友人として具体的にどのような接し方をするといいのでしょうか。当事者と友人、双方の負担にならず、これまで通りよい友人関係を続けるためのポイントをご紹介します。
① 心の病になる以前と同じように普通に接する
友人を支えるために必要なことは、基本的には普通の人間関係と変わりません。病気になったからといって態度を変えると、当事者は「腫物扱いされた」と感じてしまいます。病気になっても別人になるわけではありません。
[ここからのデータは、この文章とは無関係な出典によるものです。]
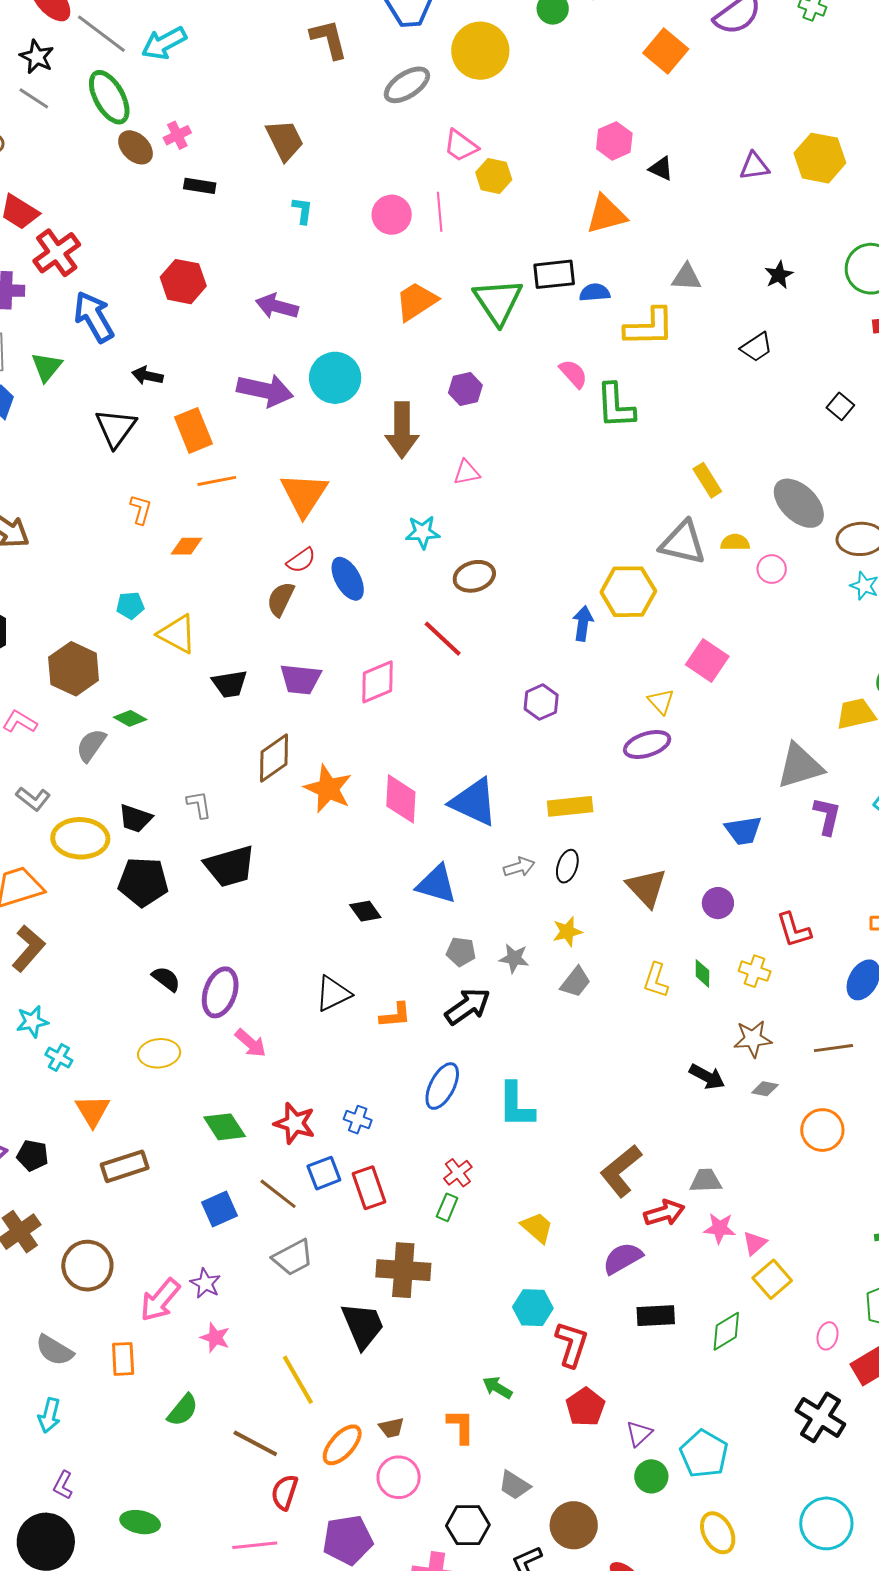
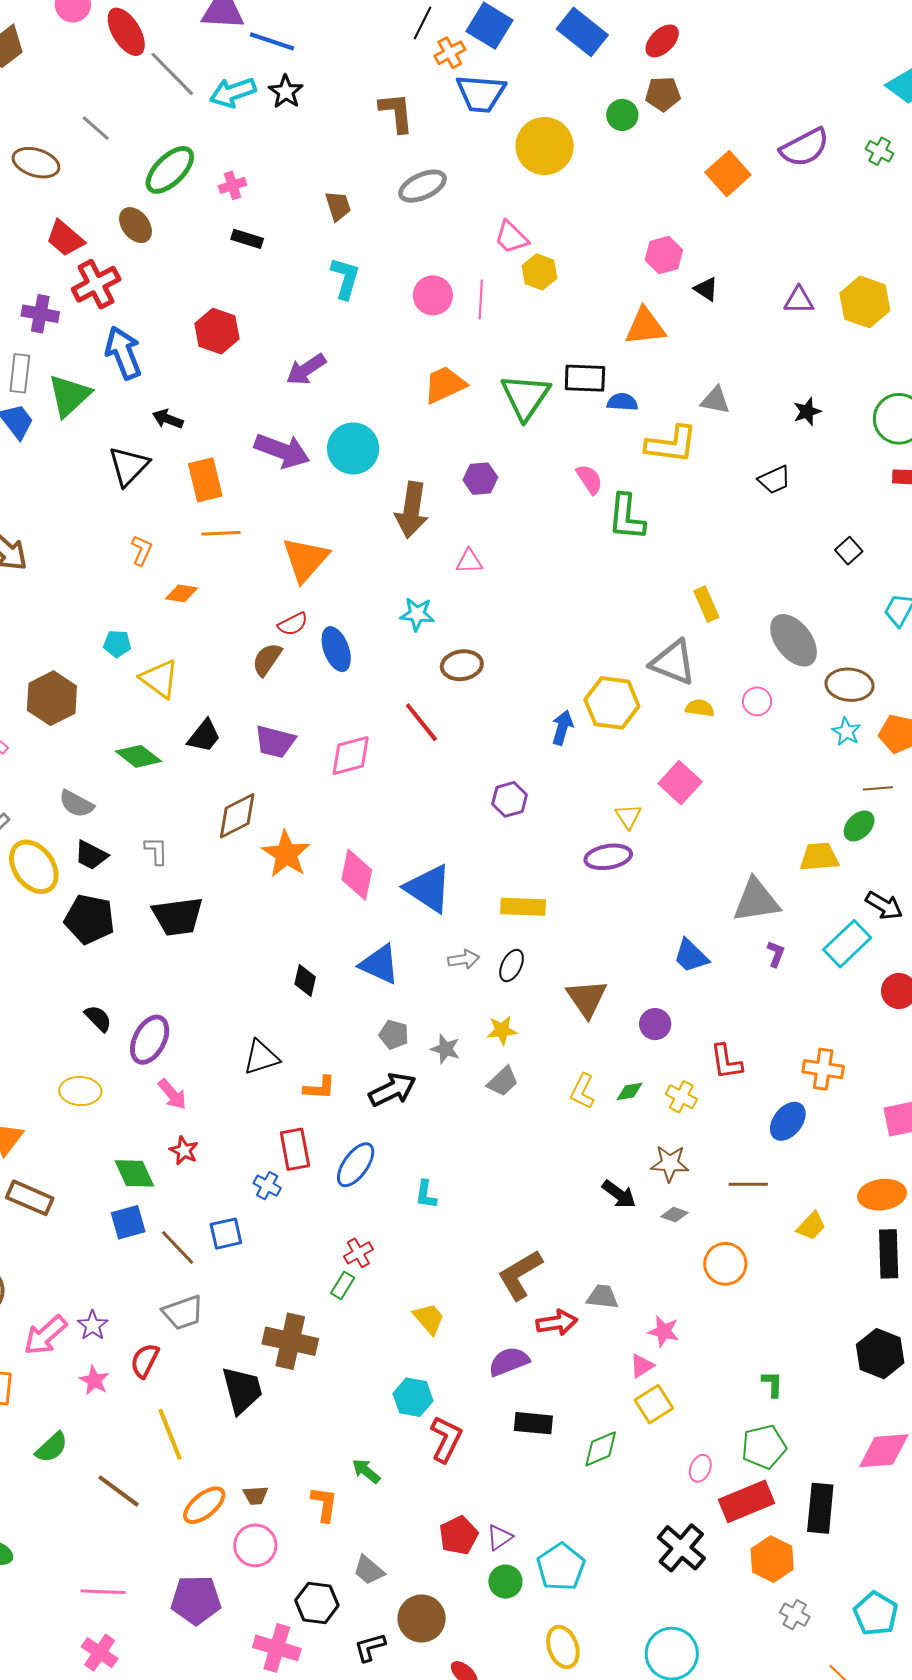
black star: (37, 57) -> (286, 92), moved
gray ellipse: (407, 85) -> (423, 186), moved
green ellipse: (109, 97) -> (170, 170), moved, turned 66
brown trapezoid: (285, 140) -> (338, 206), size x0.7
brown ellipse: (136, 147) -> (135, 225), moved
cyan L-shape: (302, 211) -> (345, 278), size x1.5
purple arrow: (277, 306) -> (306, 369), turned -57
green triangle: (47, 367) -> (69, 396), size x1.4
yellow semicircle: (735, 542) -> (700, 708), moved
black trapezoid: (230, 684) -> (204, 736), turned -51
green diamond: (130, 718) -> (139, 756), moved, size x1.4
gray semicircle: (91, 745) -> (76, 804), moved, turned -105
purple L-shape: (827, 816) -> (776, 954), size x0.7
blue trapezoid: (743, 830) -> (691, 956), turned 45
yellow ellipse: (80, 838) -> (34, 867), turned 44
black diamond: (365, 911) -> (305, 980), turned 40
green diamond: (702, 973) -> (629, 1091), turned 72
cyan L-shape: (516, 1105) -> (426, 1194), size x0.6
red star: (295, 1123) -> (184, 1151), moved, size x0.7
brown rectangle: (125, 1166) -> (30, 1198), turned 33
red rectangle: (369, 1188) -> (295, 1149), moved
blue square: (220, 1209) -> (128, 1222), moved
pink star: (720, 1228) -> (664, 1331), moved
red pentagon: (585, 1407) -> (459, 1535), moved
red semicircle: (285, 1492) -> (145, 1361), moved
病というフィルターを通さず、以前と同じように話ができる友人がいれば、それだけで救われることもあります。
② 病気のことは本人から話すのを待つ
心の病のことを周囲に開示したくないという方は多く、実際全ての友人に開示するということはほとんどありません。また、話すまでには時間がかかるケースもあります。仮に調子が悪そうな友人がいても、心の病と決めつけたり疑ったりするのではなく、体調を心配していることをまずは伝えてみましょう。
③ 無理に誘わず、ドタキャンも想定する
症状の波(増減の幅)は本人にとってもつかみにくく、特に症状が重くなる急性期は気のもちようではどうにもなりません。「楽しみたくても楽しめない」時期が存在するという、うつ症状の性質を理解し、約束をするときにはドタキャンしてもいいことを伝え、その前提で予定を組むといいでしょう。
④ 連絡頻度は症状の段階に合わせて
症状が重い急性期は、連絡をすることが負担になることもあるため、本人からの連絡を待つくらいがいいでしょう。ある程度回復して話せるようになってきたら、ちょうどいい連絡頻度を率直に話し合ってみましょう。また、症状が安定しない時期は直接会ったり、電話をするより、メールやチャットでの連絡のほうが、負担が少ない場合もあります。
⑤ お互いに無理をしない関係をつくる
友人側の心構えとして大切なのは、無理をしないことです。「病気を理解すること」と「病気だから何でも許すこと」は同じではありません。症状だからしょうがないと我慢ばかりしているとストレスが溜まりますし、当事者側にも罪悪感が募っていきます。お互いに適切な距離をとって、対等な関係を意識するといいでしょう。